This could probably start a new thread...but anyway
Have you ever had the car checked out thoroughly by a mechanic? If you're really concerned about spending money on it in the future, this could be an idea (although it might cost around $100 for a really thorough check!). At least you'll have some idea of what might be near breaking.
Working on it yourself can save a bit of money too. But be prepared to spend some $ on some decent tools. Once you start doing these repairs yourself, you will probably find that you need to buy/beg/steal/borrow some specific tools. Of course, if you buy the good stuff, then you've got it for life.
The story of my mechanical adventures under the bonnet:
(The Adventures of a Backyard Mech and his Camry)
I started doing my own services some years ago. Initially I just changed the oil between regular services by my mechanic. Then I became brave, and started changing the air filter and oil filter as well. I graduated to fuel filter and spark plugs. I also started changing transmission fluid when needed (not very often). Eventually I bought a timing light and an multi-meter, so I could tune the engine, and check the leads etc.
At some point, my tuning efforts were not solving the problem of revving engine and a (related) lack of power. After some reading and quite a lot of thought, I put these woes down to the distributor. This led me to give the distributor a rather good cleanup - solving a spark advance problem that had developed. What a huge step this was for me.
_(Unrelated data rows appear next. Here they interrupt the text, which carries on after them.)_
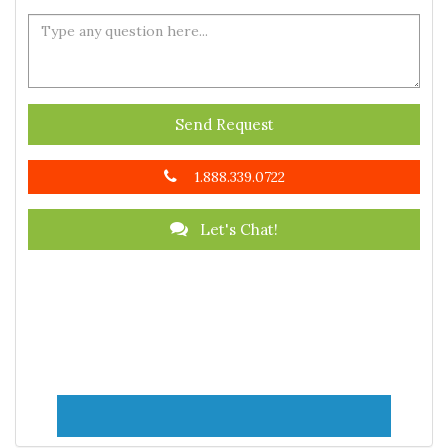
Send Request
1.888.339.0722
Let's Chat!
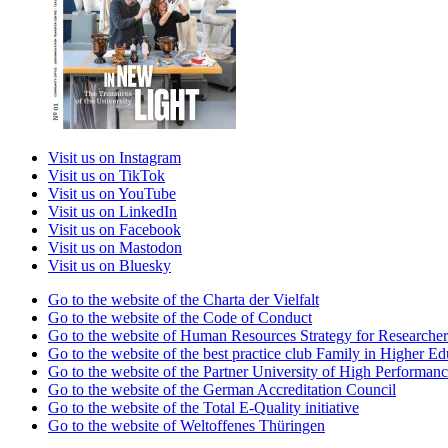
Visit us on Instagram
Visit us on TikTok
Visit us on YouTube
Visit us on LinkedIn
Visit us on Facebook
Visit us on Mastodon
Visit us on Bluesky
Go to the website of the Charta der Vielfalt
Go to the website of the Code of Conduct
Go to the website of Human Resources Strategy for Researcher
Go to the website of the best practice club Family in Higher Edu
Go to the website of the Partner University of High Performanc
Go to the website of the German Accreditation Council
Go to the website of the Total E-Quality initiative
Go to the website of Weltoffenes Thüringen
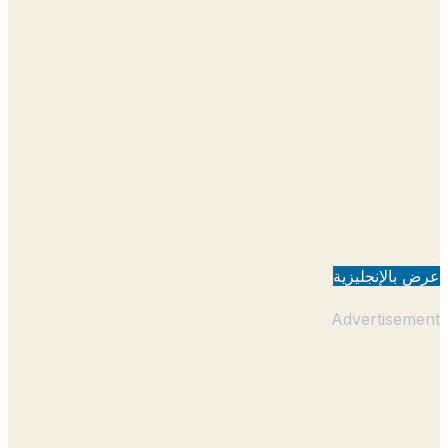
عرض بالإنجل
Advertisem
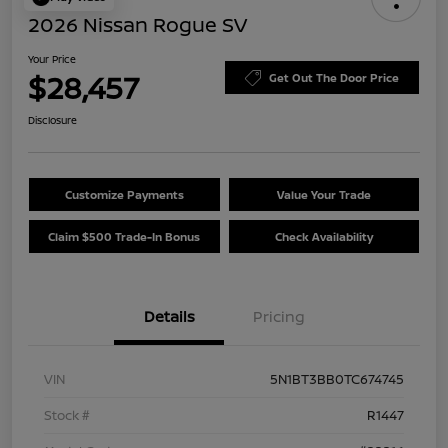
2026 Nissan Rogue SV
Your Price
$28,457
Get Out The Door Price
Disclosure
Customize Payments
Value Your Trade
Claim $500 Trade-In Bonus
Check Availability
Details
Pricing
VIN
5N1BT3BB0TC674745
Stock #
R1447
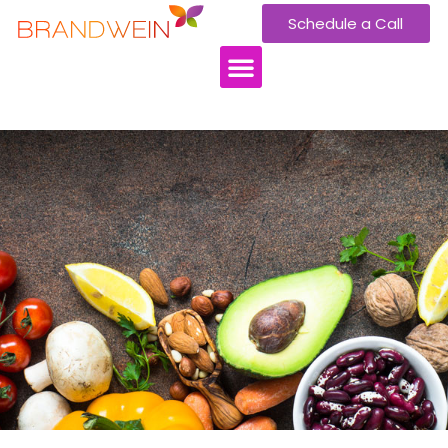
Schedule a Call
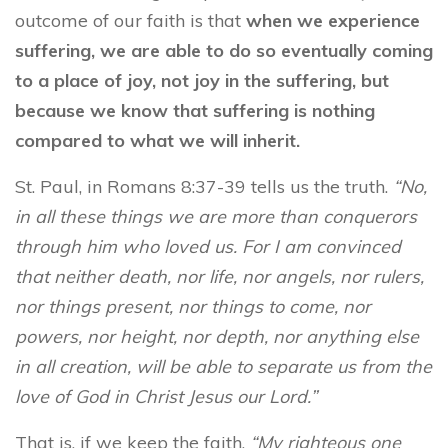
outcome of our faith is that
when we experience
suffering, we are able to do so eventually coming
to a place of joy, not joy in the suffering, but
because we know that suffering is nothing
compared to what we will inherit.
St. Paul, in Romans 8:37-39 tells us the truth.
“No,
in all these things we are more than conquerors
through him who loved us. For I am convinced
that neither death, nor life, nor angels, nor rulers,
nor things present, nor things to come, nor
powers, nor height, nor depth, nor anything else
in all creation, will be able to separate us from the
love of God in Christ Jesus our Lord.”
That is, if we keep the faith.
“My righteous one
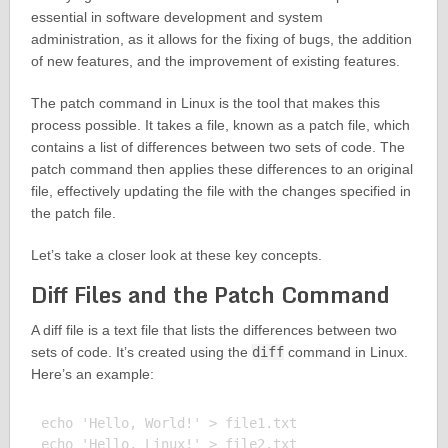
essential in software development and system
administration, as it allows for the fixing of bugs, the addition
of new features, and the improvement of existing features.
The patch command in Linux is the tool that makes this
process possible. It takes a file, known as a patch file, which
contains a list of differences between two sets of code. The
patch command then applies these differences to an original
file, effectively updating the file with the changes specified in
the patch file.
Let’s take a closer look at these key concepts.
Diff Files and the Patch Command
A diff file is a text file that lists the differences between two
sets of code. It’s created using the
diff
command in Linux.
Here’s an example:
echo 'Hello, World!' > file1.txt

echo 'Hello, Linux!' > file2.txt
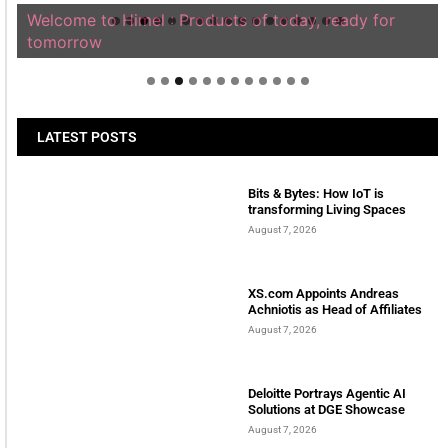
Welcome to Himel : Products of today, ready for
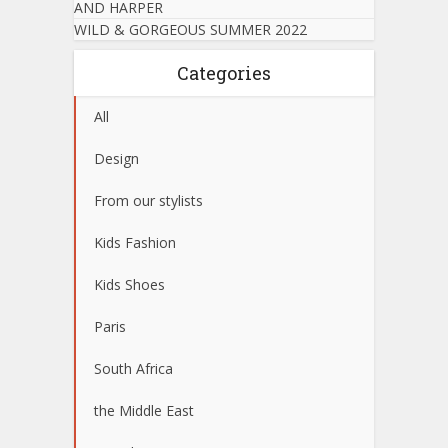
AND HARPER
WILD & GORGEOUS SUMMER 2022
Categories
All
Design
From our stylists
Kids Fashion
Kids Shoes
Paris
South Africa
the Middle East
Many services, and even a radiator flush later, a wobble developed in the steering when taking a moderately tight left hand corner under power. This went on for some time, eventually becoming so bad that the vibration was feeding back through the steering wheel when driving along a straight highway (uphill or under power). Again after much reading and considerable though, I figured that the drive shaft joints (tripod joints in the case of my front wheel driven Camry) might be causing the problem. A quick exploration of the underneath bits revealed that there was a fair bit of play in the joints on both sides, with the rhs joint giving an audible knock when the wheel was turned around. What to do? I knew that this repair could cost me a small fortune at a mechanics. A quick trip to my local Toyota spares place revealed that a new (entire) driveshaft (for one side) would cost around $1200!! I didn't fancy shafts from a wreckers - who knows how much life they would have left. A reco CV business provided the solution. I removed the shafts myself, and took them into the (surprised) guy at the CV place. They were able to provide me with a pair of exchange shafts for $300. I saved myself about $100 on labor by doing the replacement myself (but spent $30 on a socket to remove the hub nut, and $16 on some special lock-tite stuff).
Since embarking on my mechanical adventures, I have helped friends rebuild an engine, and exchanged the original gearbox of a SWB '84 Pajero with the box from a late model LWB version (this involves a lot of stuffing about...believe me). I am learning something new all the time, and being able to fix these things on your own vehicle is very rewarding. Strangely I have stayed away from brakes and suspension - but I recently acquired a book on the subject, and I am looking forward to being able to service these components as well! I also service my partner's car, which saves even more $$$.
So get some books (especially a workshop manual for your car), and get your hands dirty. It's loads of fun!